PROBLEM DESCRIPTION. Only the lines from the one containing "intenzione di uccidersi. Ci aveva" through the end of the entries should be returned, exactly as they are, with the pictures omitted.

═══

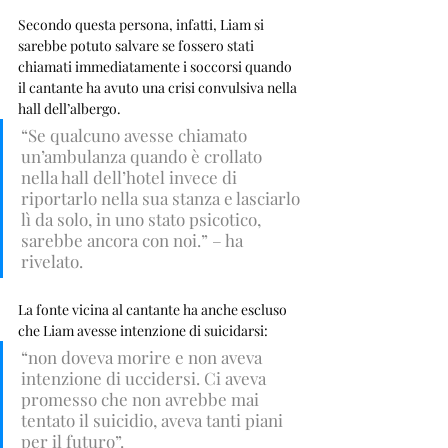
Secondo questa persona, infatti, Liam si 
sarebbe potuto salvare se fossero stati 
chiamati immediatamente i soccorsi quando 
il cantante ha avuto una crisi convulsiva nella 
hall dell’albergo. 
“Se qualcuno avesse chiamato 
un’ambulanza quando è crollato 
nella hall dell’hotel invece di 
riportarlo nella sua stanza e lasciarlo 
lì da solo, in uno stato psicotico, 
sarebbe ancora con noi.” – ha 
rivelato.
La fonte vicina al cantante ha anche escluso 
che Liam avesse intenzione di suicidarsi: 
“non doveva morire e non aveva 
intenzione di uccidersi. Ci aveva 
promesso che non avrebbe mai 
tentato il suicidio, aveva tanti piani 
per il futuro”.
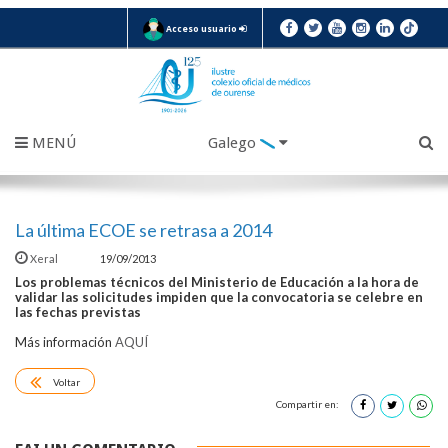
Acceso usuario
MENÚ
Galego
La última ECOE se retrasa a 2014
Xeral
19/09/2013
Los problemas técnicos del Ministerio de Educación a la hora de
validar las solicitudes impiden que la convocatoria se celebre en
las fechas previstas
Más información
AQUÍ
Voltar
Compartir en:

═══

EXERCISE SOLUTION.
intenzione di uccidersi. Ci aveva 
promesso che non avrebbe mai 
tentato il suicidio, aveva tanti piani 
per il futuro”.
Acceso usuario
MENÚ
Galego
La última ECOE se retrasa a 2014
Xeral
19/09/2013
Los problemas técnicos del Ministerio de Educación a la hora de
validar las solicitudes impiden que la convocatoria se celebre en
las fechas previstas
Más información
AQUÍ
Voltar
Compartir en:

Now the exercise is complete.